EXERCISE BRIEF:
All lines holding the word "untuk" should be located in the records and copied.

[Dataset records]
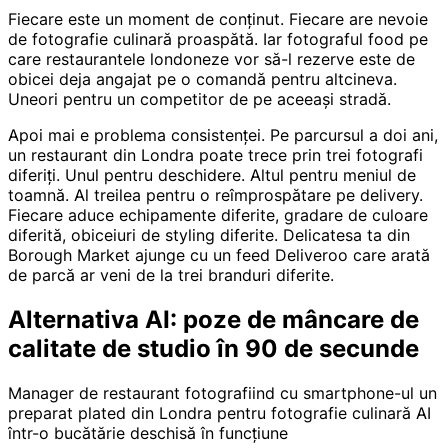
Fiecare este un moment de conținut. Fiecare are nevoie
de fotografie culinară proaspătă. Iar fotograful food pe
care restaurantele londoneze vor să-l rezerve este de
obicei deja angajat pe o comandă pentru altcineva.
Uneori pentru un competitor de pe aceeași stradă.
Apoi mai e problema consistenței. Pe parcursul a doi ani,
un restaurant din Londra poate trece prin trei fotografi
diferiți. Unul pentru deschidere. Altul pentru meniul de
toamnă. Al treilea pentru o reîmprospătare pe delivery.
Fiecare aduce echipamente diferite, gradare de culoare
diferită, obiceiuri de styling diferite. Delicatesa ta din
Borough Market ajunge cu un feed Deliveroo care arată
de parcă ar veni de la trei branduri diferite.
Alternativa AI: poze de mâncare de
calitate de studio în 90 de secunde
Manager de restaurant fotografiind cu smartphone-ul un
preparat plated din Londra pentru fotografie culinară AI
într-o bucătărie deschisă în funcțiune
---
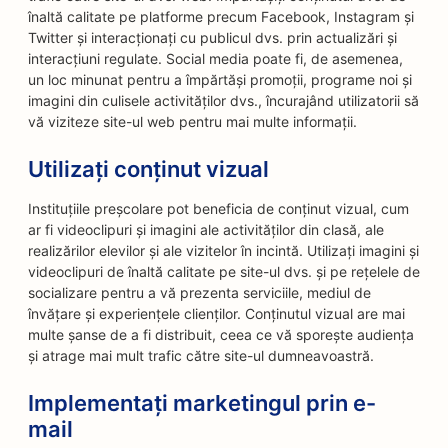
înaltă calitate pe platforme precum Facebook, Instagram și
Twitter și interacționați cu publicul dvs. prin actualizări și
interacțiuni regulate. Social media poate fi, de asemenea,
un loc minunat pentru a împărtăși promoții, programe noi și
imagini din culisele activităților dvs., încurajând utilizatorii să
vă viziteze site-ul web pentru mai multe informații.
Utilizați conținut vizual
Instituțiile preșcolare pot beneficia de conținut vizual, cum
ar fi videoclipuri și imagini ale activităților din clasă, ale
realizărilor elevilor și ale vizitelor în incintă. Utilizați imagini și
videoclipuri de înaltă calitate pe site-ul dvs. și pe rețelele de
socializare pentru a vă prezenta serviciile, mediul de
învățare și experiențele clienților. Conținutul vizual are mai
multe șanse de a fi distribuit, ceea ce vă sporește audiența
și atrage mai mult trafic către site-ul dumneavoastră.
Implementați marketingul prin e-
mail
...
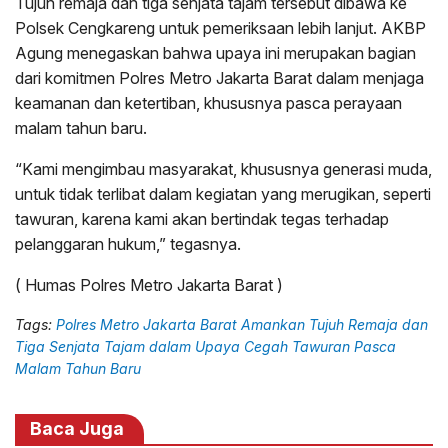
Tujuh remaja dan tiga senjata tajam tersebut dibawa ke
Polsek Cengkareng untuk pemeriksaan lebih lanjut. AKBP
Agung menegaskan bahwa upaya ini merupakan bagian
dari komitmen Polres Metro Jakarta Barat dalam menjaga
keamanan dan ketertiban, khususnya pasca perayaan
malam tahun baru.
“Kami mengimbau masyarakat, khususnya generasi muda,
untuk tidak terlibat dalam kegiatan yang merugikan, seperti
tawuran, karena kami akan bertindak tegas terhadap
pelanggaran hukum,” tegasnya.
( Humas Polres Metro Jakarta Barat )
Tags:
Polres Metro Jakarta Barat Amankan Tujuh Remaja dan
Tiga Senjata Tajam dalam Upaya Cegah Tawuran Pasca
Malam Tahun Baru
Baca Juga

THE COMPLETED TASK:
Polsek Cengkareng untuk pemeriksaan lebih lanjut. AKBP
untuk tidak terlibat dalam kegiatan yang merugikan, seperti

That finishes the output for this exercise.